The field of digital computer architecture has grown explosively in the past two decades.
Through a steady stream of experimental research, tool-building efforts, and theoretical
studies, the design of an instruction-set architecture, once considered an art, has been
transformed into one of the most quantitative branches of computer technology. At the same
time, better understanding of various forms of concurrency, from standard pipelining to
massive parallelism, and invention of architectural structures to support a reasonably efficient
and user-friendly programming model for such systems, has allowed hardware performance
to continue its exponential growth. This trend is expected to continue in the near future.
This explosive growth, linked with the expectation that performance will continue its
exponential rise with each new generation of hardware and that (in stark contrast to software)
computer hardware will function correctly as soon as it comes off the assembly line, has its
down side. It has led to unprecedented hardware complexity and almost intolerable development
costs. The challenge facing current and future computer designers is to institute
simplicity where we now have complexity; to use fundamental theories being developed in
this area to gain performance and ease-of-use benefits from simpler circuits; to understand
the interplay between technological capabilities and limitations, on the one hand, and design
decisions based on user and application requirements on the other.
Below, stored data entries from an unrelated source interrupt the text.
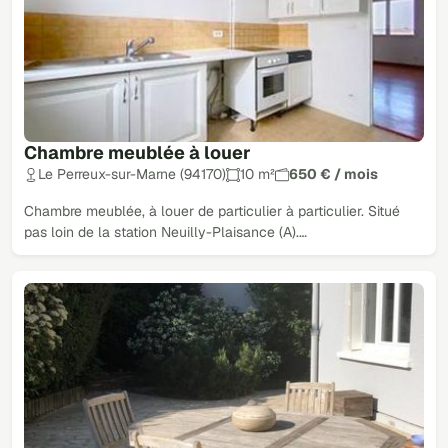
Chambre meublée à louer
Le Perreux-sur-Marne (94170)
10 m²
650 € / mois
Chambre meublée, à louer de particulier à particulier. Situé
pas loin de la station Neuilly-Plaisance (A).…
In computer designers’ quest for user-friendliness, compactness, simplicity, high performance,
low cost, and low power, parallel processing plays a key role. High-performance
uniprocessors are becoming increasingly complex, expensive, and power-hungry. A basic
trade-off thus exists between the use of one or a small number of such complex processors,
at one extreme, and a moderate to very large number of simpler processors, at the other.
When combined with a high-bandwidth, but logically simple, interprocessor communication
facility, the latter approach leads to significant simplification of the design process. However,
two major roadblocks have thus far prevented the widespread adoption of such moderately
to massively parallel architectures: the interprocessor communication bottleneck and the
difficulty, and thus high cost, of algorithm/software development.